Aslan Ultimate is built from five connected components: the signal engine, the signal filters, the exit system, position sizing, and the backtest controls. Understanding how they fit together is what turns a raw signal into a complete, testable strategy.

The Signal Engine

Signals are generated from a mean-reversion model. A volatility band is built around a moving average of price — its lookback is the Signal Sensitivity and its width is the Offset.
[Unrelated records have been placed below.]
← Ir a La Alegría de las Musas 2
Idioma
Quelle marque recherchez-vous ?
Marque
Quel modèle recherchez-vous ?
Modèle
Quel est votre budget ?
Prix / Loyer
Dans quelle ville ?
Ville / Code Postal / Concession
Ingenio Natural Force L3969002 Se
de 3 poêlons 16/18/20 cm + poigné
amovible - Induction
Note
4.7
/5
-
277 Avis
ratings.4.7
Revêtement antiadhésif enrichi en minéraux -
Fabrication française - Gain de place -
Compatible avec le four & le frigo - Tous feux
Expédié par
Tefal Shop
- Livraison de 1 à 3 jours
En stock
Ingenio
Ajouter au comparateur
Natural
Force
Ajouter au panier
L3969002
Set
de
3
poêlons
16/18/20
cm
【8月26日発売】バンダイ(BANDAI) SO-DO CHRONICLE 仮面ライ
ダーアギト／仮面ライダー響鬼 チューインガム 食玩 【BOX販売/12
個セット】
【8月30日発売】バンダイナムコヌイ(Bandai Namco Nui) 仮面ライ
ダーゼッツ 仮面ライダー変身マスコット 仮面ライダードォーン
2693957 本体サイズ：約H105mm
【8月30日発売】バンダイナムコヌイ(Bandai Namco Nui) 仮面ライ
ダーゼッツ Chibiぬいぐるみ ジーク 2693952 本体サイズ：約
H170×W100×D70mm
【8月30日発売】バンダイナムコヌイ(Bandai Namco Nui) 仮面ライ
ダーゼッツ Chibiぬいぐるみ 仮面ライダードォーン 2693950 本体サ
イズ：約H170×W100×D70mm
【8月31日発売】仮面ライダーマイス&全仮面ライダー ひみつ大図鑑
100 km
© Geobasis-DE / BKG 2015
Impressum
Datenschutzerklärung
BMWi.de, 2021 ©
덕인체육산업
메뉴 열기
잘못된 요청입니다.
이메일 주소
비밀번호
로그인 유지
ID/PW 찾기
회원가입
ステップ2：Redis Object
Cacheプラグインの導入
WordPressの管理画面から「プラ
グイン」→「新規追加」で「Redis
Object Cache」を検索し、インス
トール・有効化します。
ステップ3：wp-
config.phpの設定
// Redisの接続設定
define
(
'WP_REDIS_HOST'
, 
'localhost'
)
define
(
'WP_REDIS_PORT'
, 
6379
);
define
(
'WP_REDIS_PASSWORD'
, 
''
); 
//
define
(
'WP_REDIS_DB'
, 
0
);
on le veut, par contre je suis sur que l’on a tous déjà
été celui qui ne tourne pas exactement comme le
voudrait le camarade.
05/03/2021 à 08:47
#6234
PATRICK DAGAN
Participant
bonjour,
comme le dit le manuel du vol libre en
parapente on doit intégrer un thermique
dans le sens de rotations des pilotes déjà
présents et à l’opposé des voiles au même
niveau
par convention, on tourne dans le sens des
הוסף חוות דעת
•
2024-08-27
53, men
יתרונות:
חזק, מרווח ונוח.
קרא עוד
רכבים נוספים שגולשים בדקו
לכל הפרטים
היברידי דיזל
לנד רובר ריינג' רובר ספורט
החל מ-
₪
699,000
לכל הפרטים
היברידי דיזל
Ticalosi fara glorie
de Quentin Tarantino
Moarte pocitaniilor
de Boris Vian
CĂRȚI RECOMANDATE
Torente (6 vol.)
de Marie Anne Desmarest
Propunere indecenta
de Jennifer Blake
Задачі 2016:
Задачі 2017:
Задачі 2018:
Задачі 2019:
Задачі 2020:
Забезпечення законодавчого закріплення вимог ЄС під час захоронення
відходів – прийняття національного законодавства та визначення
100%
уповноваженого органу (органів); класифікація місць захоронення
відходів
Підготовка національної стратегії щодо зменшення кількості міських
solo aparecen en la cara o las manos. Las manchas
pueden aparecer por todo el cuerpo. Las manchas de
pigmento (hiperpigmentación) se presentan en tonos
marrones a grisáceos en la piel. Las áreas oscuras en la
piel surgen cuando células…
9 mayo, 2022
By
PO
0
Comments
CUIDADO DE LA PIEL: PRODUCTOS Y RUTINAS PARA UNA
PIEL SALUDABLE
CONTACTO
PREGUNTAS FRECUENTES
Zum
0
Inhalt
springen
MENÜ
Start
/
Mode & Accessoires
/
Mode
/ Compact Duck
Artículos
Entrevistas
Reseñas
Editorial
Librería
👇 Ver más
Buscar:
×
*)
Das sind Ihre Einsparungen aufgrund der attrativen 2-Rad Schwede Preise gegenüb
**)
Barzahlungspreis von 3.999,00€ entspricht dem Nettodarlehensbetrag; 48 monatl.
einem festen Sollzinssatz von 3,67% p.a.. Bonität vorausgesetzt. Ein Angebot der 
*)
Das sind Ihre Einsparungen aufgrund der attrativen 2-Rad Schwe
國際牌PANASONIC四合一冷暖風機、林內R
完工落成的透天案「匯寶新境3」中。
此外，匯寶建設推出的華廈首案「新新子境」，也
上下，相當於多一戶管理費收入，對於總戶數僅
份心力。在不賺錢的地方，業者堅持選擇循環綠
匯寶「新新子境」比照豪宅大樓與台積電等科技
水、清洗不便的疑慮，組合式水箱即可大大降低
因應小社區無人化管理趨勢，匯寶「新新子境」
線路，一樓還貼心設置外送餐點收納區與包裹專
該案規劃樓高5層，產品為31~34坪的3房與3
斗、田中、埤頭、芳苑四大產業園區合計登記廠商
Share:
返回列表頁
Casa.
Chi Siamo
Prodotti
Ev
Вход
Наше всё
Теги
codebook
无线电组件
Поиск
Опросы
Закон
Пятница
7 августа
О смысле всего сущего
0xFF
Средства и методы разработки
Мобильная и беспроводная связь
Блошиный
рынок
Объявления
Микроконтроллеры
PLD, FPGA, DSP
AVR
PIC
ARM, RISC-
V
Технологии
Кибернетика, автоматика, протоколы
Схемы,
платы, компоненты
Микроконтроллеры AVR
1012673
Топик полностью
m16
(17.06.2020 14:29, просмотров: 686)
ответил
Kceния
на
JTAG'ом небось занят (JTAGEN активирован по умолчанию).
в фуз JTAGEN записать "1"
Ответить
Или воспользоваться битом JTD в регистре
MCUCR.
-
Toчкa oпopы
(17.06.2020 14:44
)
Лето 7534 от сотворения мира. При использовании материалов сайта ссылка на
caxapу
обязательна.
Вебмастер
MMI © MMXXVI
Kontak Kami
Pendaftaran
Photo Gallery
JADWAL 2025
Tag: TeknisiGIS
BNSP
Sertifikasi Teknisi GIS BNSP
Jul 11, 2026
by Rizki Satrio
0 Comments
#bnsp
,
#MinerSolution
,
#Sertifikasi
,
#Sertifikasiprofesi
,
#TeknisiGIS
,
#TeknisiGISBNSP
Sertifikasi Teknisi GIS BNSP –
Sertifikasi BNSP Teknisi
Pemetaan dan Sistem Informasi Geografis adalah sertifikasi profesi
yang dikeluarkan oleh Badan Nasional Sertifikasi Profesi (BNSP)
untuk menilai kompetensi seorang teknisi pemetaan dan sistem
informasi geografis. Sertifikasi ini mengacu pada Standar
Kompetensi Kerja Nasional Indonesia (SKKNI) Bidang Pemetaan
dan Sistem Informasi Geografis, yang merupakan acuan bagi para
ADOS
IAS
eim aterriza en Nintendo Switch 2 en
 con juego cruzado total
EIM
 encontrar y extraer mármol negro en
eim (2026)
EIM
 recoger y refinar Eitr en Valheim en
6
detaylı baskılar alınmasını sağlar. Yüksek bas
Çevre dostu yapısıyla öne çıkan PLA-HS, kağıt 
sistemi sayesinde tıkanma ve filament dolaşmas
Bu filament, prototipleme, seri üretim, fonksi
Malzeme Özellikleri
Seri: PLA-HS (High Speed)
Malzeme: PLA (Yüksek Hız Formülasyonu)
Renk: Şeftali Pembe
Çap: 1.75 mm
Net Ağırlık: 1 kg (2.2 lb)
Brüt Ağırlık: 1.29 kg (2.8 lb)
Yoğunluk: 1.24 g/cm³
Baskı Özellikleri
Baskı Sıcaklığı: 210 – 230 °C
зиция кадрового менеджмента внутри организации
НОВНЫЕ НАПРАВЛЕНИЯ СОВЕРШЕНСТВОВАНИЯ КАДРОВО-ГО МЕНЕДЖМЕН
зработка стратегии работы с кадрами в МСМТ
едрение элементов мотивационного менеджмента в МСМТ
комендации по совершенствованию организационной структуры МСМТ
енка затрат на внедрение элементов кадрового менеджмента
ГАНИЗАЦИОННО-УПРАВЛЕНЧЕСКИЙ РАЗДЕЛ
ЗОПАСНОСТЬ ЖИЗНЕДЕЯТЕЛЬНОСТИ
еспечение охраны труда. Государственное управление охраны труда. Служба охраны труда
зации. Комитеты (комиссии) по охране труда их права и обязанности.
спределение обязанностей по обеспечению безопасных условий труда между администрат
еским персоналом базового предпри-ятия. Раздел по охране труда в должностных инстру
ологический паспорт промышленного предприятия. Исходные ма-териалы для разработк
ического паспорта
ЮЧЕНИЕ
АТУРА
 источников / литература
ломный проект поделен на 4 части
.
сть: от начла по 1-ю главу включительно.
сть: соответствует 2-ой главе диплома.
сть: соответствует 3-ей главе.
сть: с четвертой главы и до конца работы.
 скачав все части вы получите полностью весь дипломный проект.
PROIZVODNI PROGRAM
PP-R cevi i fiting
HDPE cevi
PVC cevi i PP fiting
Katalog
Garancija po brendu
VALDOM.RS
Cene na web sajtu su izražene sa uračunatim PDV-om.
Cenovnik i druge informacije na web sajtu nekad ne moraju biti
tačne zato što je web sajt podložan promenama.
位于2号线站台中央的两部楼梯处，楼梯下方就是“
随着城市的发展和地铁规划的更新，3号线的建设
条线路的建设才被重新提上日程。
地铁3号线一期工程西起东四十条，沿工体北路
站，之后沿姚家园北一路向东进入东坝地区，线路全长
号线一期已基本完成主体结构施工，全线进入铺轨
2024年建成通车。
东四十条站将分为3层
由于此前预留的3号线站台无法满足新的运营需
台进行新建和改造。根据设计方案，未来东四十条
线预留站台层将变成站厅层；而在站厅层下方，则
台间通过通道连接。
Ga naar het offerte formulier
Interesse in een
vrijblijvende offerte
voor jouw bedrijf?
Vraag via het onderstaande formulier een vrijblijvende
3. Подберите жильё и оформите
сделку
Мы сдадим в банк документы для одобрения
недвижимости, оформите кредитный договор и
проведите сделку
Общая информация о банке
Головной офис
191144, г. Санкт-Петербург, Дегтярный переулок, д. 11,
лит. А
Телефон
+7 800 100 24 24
When price closes beyond the band, the engine tracks a running trendline of the extreme; when that internal trend flips direction, a Buy (▲) or Sell (▼) signal prints.

  • Signal Sensitivity — a longer lookback produces fewer, higher-conviction signals; a shorter one reacts faster and fires more often.
  • Offset — a wider band waits for a more stretched move before signalling, which reduces noise but also reduces frequency.

Ahead of a confirmed signal the strategy also prints "Get ready to long / short" labels, giving you advance warning that a setup is forming.

Signal Filters

Not every signal should be taken. Ultimate ships with a Filter selector that decides which market conditions are allowed to trade, powered by two underlying filters:

  • RSI filter — looks at whether RSI is sitting at an extreme (outside your configured band) versus inside the neutral middle.
  • Flat (volatility) filter — compares current ATR to its own moving average to tell whether the market is expanding or going quiet.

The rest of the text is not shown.